Joint problems like osteoarthritis, septic arthritis, rheumatoid arthritis, arthritis associated with gout, systemic lupus erythematosus, inflammatory bowel disease, and other autoimmune diseases are common. Some precautions must be taken during several stages of life to promote better joint health. But the following tips are limited to older people. Bone deterioration begins after the age of 25. This is when the bone-making cells called osteoblasts gradually decrease in number compared to the bone resorption cells called the osteoclasts. Thus, making the bones susceptible to fracture, inflammation, and joint pain. Moreover, bone mineral density is significantly reduced after menopause. Hence, the following tips shall help improve joint health as you age:
As you age, your joints get weaker. The bone mineral density, cartilage, and ligaments won’t be as strong as they were in your 20s. But don’t worry, strengthen your muscles so that they can support your joints that shall inevitably decline in strength. Simple exercises such as thirty minutes long walk daily, swimming, and cardio with light weight lifting can significantly improve muscle mass. This strengthened muscle can help support your joints. Aim for the bigger muscle groups such as glutei and gastrocnemius.

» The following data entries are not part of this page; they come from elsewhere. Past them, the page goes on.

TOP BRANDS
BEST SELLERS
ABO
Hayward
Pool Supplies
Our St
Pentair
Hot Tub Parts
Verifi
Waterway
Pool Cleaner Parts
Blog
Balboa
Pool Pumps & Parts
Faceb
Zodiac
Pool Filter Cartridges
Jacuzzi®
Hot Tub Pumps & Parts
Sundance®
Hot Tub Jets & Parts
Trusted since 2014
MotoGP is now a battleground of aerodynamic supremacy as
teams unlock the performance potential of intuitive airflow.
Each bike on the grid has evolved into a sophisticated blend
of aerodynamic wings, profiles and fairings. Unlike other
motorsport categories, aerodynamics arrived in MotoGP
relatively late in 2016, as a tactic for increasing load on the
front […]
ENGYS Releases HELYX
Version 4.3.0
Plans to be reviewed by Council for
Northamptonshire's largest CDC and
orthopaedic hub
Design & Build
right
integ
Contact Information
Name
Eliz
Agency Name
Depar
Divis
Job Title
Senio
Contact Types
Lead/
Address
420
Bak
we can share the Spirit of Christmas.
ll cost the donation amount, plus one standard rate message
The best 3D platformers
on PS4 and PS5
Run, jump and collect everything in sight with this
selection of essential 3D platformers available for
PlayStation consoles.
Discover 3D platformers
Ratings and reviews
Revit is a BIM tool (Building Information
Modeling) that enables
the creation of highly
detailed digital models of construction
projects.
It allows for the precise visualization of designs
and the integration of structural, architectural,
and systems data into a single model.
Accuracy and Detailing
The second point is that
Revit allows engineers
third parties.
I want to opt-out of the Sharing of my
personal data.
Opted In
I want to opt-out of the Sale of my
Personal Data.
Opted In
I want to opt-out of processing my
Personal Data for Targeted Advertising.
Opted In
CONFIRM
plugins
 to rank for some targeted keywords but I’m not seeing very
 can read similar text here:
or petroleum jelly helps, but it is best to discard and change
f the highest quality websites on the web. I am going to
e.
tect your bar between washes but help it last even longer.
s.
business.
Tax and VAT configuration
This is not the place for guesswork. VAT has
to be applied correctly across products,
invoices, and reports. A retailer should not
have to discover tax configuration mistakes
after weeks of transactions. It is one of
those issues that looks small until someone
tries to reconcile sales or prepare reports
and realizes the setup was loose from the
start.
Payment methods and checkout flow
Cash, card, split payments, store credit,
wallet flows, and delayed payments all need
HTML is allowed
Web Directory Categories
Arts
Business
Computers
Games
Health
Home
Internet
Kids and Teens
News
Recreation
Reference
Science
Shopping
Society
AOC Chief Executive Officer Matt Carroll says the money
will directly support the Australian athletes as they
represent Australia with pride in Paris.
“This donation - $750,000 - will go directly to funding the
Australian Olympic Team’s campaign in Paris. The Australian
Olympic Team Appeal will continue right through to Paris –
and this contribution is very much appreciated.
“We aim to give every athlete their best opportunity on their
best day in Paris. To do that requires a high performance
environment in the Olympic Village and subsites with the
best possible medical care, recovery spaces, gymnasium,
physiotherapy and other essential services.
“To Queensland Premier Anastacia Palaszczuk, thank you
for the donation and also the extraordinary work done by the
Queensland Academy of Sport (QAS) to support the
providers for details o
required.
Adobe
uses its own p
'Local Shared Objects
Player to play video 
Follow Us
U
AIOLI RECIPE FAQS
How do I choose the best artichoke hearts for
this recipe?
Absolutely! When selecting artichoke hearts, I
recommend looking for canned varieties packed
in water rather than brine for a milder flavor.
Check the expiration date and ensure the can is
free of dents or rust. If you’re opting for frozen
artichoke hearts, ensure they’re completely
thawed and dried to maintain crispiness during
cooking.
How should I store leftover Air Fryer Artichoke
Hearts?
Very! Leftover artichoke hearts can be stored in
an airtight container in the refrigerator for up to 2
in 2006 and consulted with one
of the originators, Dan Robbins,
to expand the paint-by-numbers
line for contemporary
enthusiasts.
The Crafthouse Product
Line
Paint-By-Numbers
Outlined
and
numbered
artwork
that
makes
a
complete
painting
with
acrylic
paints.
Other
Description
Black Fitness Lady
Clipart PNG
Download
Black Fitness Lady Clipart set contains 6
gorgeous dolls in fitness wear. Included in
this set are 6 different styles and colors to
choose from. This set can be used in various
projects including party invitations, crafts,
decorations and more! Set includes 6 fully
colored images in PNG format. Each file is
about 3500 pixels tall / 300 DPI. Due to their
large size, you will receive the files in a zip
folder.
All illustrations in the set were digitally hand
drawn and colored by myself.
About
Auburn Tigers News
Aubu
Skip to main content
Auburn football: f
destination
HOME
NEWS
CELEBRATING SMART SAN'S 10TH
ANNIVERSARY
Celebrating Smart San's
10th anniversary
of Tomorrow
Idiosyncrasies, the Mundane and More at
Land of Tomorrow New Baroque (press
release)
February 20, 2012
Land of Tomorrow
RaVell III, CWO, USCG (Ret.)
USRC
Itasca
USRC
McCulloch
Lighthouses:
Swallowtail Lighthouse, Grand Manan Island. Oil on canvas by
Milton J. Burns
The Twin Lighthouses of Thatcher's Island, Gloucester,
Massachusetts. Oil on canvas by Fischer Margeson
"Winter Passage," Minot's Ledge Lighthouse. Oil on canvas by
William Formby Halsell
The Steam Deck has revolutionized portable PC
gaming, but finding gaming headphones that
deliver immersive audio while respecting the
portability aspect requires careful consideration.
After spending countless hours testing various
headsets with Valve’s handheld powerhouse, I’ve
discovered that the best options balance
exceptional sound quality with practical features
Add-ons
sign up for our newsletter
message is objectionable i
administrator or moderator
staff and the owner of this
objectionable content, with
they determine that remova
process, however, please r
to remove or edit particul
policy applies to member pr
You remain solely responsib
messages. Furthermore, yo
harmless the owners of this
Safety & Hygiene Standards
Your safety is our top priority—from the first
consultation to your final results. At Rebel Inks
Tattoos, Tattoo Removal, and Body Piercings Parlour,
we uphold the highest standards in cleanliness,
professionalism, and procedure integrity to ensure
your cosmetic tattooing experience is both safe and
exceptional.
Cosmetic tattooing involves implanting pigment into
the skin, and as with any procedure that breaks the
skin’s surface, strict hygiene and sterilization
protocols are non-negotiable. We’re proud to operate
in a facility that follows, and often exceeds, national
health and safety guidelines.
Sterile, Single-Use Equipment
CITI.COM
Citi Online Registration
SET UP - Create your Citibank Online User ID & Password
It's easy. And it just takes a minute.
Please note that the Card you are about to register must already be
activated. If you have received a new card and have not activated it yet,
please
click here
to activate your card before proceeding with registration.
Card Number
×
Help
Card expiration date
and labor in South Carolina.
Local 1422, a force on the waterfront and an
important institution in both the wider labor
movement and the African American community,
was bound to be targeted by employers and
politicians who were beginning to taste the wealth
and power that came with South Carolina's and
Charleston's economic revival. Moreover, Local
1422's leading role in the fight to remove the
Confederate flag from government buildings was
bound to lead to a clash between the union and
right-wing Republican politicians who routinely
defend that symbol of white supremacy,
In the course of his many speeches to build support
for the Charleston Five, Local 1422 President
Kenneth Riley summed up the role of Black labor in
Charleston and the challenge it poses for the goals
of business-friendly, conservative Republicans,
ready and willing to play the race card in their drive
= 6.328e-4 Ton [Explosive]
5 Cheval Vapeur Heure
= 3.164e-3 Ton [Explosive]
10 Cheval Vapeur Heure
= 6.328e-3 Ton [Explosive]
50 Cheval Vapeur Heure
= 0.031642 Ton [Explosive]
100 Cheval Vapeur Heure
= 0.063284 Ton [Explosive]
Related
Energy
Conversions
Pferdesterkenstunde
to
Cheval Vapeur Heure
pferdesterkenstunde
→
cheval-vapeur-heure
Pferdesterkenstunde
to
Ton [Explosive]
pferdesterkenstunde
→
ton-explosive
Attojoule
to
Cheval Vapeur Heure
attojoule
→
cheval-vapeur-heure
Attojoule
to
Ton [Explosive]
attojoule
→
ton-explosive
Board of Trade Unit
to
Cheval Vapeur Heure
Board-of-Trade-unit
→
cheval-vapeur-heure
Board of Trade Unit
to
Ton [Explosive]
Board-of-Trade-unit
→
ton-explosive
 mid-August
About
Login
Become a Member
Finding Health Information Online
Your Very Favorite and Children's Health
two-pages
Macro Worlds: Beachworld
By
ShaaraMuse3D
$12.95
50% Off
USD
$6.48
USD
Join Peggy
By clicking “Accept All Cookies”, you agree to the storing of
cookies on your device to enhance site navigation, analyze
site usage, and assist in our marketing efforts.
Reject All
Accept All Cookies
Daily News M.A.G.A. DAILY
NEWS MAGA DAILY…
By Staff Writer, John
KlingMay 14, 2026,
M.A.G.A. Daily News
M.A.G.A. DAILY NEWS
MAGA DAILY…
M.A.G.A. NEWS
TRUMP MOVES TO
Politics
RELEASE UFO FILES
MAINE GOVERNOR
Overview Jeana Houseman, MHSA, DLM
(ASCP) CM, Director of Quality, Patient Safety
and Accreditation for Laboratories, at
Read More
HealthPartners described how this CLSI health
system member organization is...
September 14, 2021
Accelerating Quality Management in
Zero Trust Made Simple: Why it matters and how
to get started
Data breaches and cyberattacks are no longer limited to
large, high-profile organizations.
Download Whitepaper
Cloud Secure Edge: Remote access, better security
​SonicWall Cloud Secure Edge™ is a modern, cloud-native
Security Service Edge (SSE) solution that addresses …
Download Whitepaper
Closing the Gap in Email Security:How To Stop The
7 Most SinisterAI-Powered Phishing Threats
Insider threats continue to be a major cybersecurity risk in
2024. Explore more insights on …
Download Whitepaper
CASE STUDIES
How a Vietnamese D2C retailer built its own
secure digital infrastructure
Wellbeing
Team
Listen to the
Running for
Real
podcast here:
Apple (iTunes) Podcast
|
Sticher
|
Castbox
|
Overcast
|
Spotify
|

Most joint displacements and injuries occur because they’re unable to support the increasing weight. Unlike increased muscle mass which provides more strength and stability, fat exerts more pressure that destabilizes the joint. This may become clinically evident with unusual gaits. For better joint health, implement a healthy lifestyle with exercise and a balanced diet.
Reduced Dietary Intake of Red Meat, Seafood, and Offal
While we’re discussing the topic of diet, it is important to point out that food groups high in iron acid should be taken with caution as you age. These include Olaf, seafood, and red meat. If your dietary intake of these is more frequent, your kidneys shall not be able to excrete the massive amounts of uric acid produced. Thus shall be displaced and accumulated in your joints (usually the small bones in your foot), and can present as a painful, red swelling clinically termed gout. A balanced diet with a variety of vegetarian and non-vegetarian food groups is recommended.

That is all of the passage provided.